Si 2022 ne laissera pas d’excellents souvenirs aux planteurs en raison de la sécheresse qui a plombé les rendements et l’augmentation des coûts de production (engrais, carburants notamment), heureusement compensés par la revalorisation des prix de la betterave, l’année syndicale a été plus favorable. Ainsi, Franck Sander a reconnu de nettes avancées en la matière, comme l’amélioration du régime des retraites, l’annonce d’un plan de soutien aux agro-équipements doté de 400 millions d’euros, la reconnaissance de la spécificité de la betterave dans le cadre de la réforme de la Pac et enfin l’assurance récolte qui va démarrer en 2023.

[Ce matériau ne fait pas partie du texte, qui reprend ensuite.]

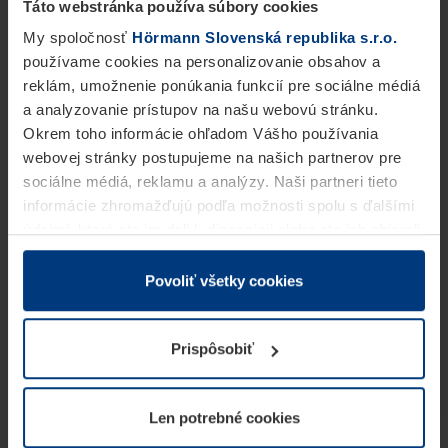
Táto webstránka používa súbory cookies
My spoločnosť
Hörmann Slovenská republika s.r.o.
používame cookies na personalizovanie obsahov a
reklám, umožnenie ponúkania funkcií pre sociálne médiá
a analyzovanie prístupov na našu webovú stránku.
Okrem toho informácie ohľadom Vášho používania
webovej stránky postupujeme na našich partnerov pre
sociálne médiá, reklamu a analýzy. Naši partneri tieto
informácie zhromažďujú podľa možnosti spolu s ďalšími
údajmi, ktoré ste im dali k dispozícii alebo ste ich zbierali
v rámci Vášho využívania služieb.
Z právneho hľadiska môžeme cookies ukladať na Vašom
Povoliť všetky cookies
zariadení, keď sú tieto bezpodmienečne potrebné na
prevádzku tejto stránky. Pre všetky ostatné typy cookie
Prispôsobiť
potrebujeme Vaše povolenie. Vaše povolenie môžete
kedykoľvek zmeniť alebo odvolať vo vysvetlení cookie
na stránke
Vyhlásenie o ochrane osobných údajov
Len potrebné cookies
našej webovej stránky.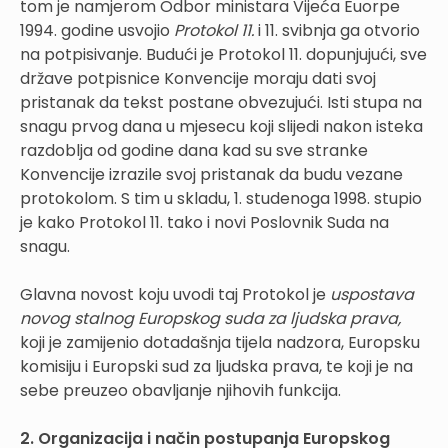
tom je namjerom Odbor ministara Vijeća Euorpe
1994. godine usvojio
Protokol 11.
i 11. svibnja ga otvorio
na potpisivanje. Budući je Protokol 11. dopunjujući, sve
države potpisnice Konvencije moraju dati svoj
pristanak da tekst postane obvezujući. Isti stupa na
snagu prvog dana u mjesecu koji slijedi nakon isteka
razdoblja od godine dana kad su sve stranke
Konvencije izrazile svoj pristanak da budu vezane
protokolom. S tim u skladu, 1. studenoga 1998. stupio
je kako Protokol 11. tako i novi Poslovnik Suda na
snagu.
Glavna novost koju uvodi taj Protokol je
uspostava
novog stalnog Europskog suda za ljudska prava,
koji je zamijenio dotadašnja tijela nadzora, Europsku
komisiju i Europski sud za ljudska prava, te koji je na
sebe preuzeo obavljanje njihovih funkcija.
2. Organizacija i način postupanja Europskog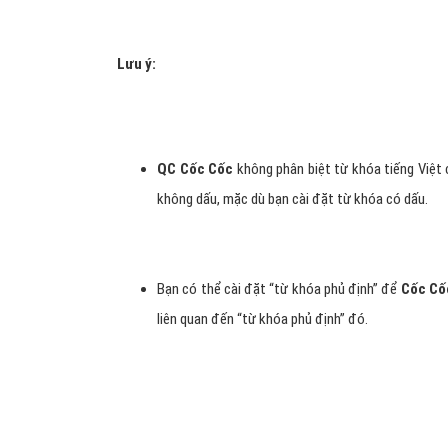
Lưu ý:
QC Cốc Cốc
không phân biệt từ khóa tiếng Việt 
không dấu, mặc dù bạn cài đặt từ khóa có dấu.
Bạn có thể cài đặt “từ khóa phủ định” để
Cốc Cố
liên quan đến “từ khóa phủ định” đó.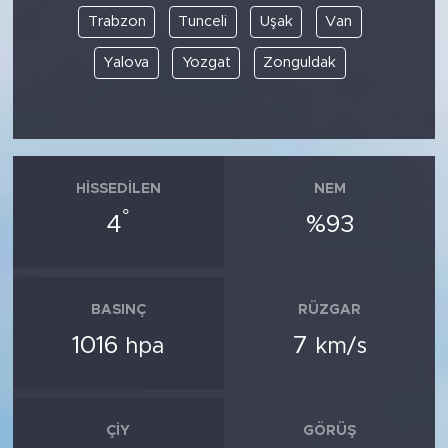
Trabzon
Tunceli
Uşak
Van
Yalova
Yozgat
Zonguldak
HISSEDILEN
NEM
°
4
%93
BASINÇ
RÜZGAR
1016
7
hpa
km/s
ÇIY
GÖRÜŞ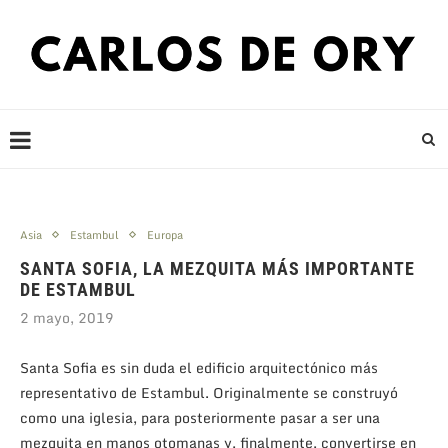
Asia
Estambul
Europa
SANTA SOFIA, LA MEZQUITA MÁS IMPORTANTE
DE ESTAMBUL
2 mayo, 2019
Santa Sofia es sin duda el edificio arquitectónico más
representativo de Estambul. Originalmente se construyó
como una iglesia, para posteriormente pasar a ser una
mezquita en manos otomanas y, finalmente, convertirse en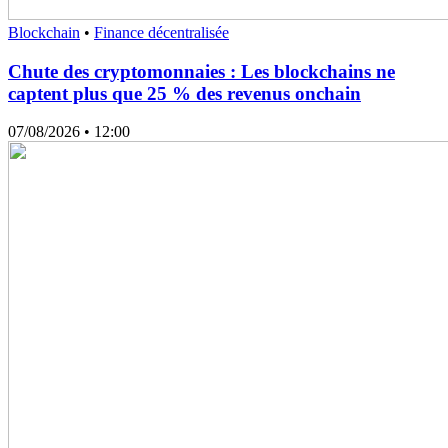
Blockchain
•
Finance décentralisée
Chute des cryptomonnaies : Les blockchains ne
captent plus que 25 % des revenus onchain
07/08/2026
• 12:00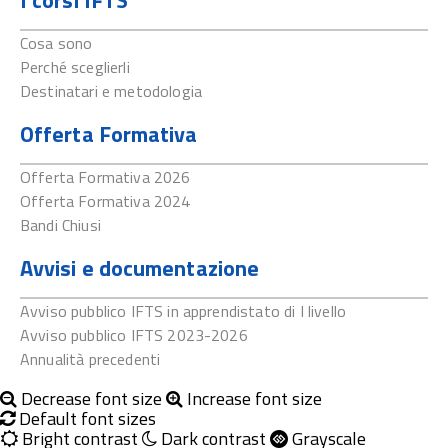
I corsi IFTS
Cosa sono
Perché sceglierli
Destinatari e metodologia
Offerta Formativa
Offerta Formativa 2026
Offerta Formativa 2024
Bandi Chiusi
Avvisi e documentazione
Avviso pubblico IFTS in apprendistato di I livello
Avviso pubblico IFTS 2023-2026
Annualità precedenti
Decrease font size
Increase font size
Default font sizes
Bright contrast
Dark contrast
Grayscale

Reste que le chantier n’est pas clos. Du coté de Bruxelles, Frank Sander n’a pas caché son inquiétude sur la révision de la directive sur les énergies renouvelables actuellement en cours où  « la Commission continue obstinément à ne porter aucune ambition en matière de biocarburants conventionnels ». Il en est de même avec le règlement européen sur les émissions de C02 des véhicules avec la priorité exclusive donné aux voitures électriques, la taxation des énergies, la Commission européenne envisageant de taxer autant les biocarburants conventionnels que les carburants fossiles. Sans parler du projet de règlement sur l’utilisation durable des pesticides. Celui-ci vise à réduire de moitié l’emploi de phytosanitaires d’ici 2030 et à en bannir l’utilisation dans les zones sensibles. Autant de mesures qui, si elles n’étaient pas corrigées ou amendées, compromettraient l’avenir de la culture de betterave. 

Sondage Ifop : les Français plébiscitent la souveraineté alimentaire

A l’occasion de son assemblée générale, la CGB a dévoilé les résultats d’un sondage de l’Ifop sur le thème : « les Français, l’agriculture et la souveraineté alimentaire et énergétique ». Cette enquête est révélatrice de l’évolution de l’opinion publique depuis l’apparition de la crise sanitaire et le déclenchement de la guerre en Ukraine, en février dernier. Ainsi, à 82 % les Français considèrent que la souveraineté alimentaire et énergétique doit être une priorité. Et à 61 %, ils estiment que l’agriculture française et européenne peut répondre à la fois aux besoins alimentaires et énergétiques de la population. Également plébiscitée, la production de sucre et de bioéthanol : 90 % des Français sont favorables au maintien de l’industrie sucrière sur le territoire afin de produire son propre sucre et éviter les importations. Ils ont également favorables à 84 % à ce que la France continue à produire des biocarburants. Interrogés sur les néonicotinoïdes, 46 % des Français sont aussi favorables à la reconduction de leur utilisation dans l’attente d’une autre solution, tandis que 36 % y sont opposés. Commentaire de Jérôme Fourquet, directeur du Département opinions et stratégies de l’Ifop : « on n’aurait pas eu ces résultats, il y a deux ans sur le sucre et les biocarburants. La Covid et la guerre a permis de faire prendre conscience que la sécurité alimentaire n’est pas définitivement acquise ».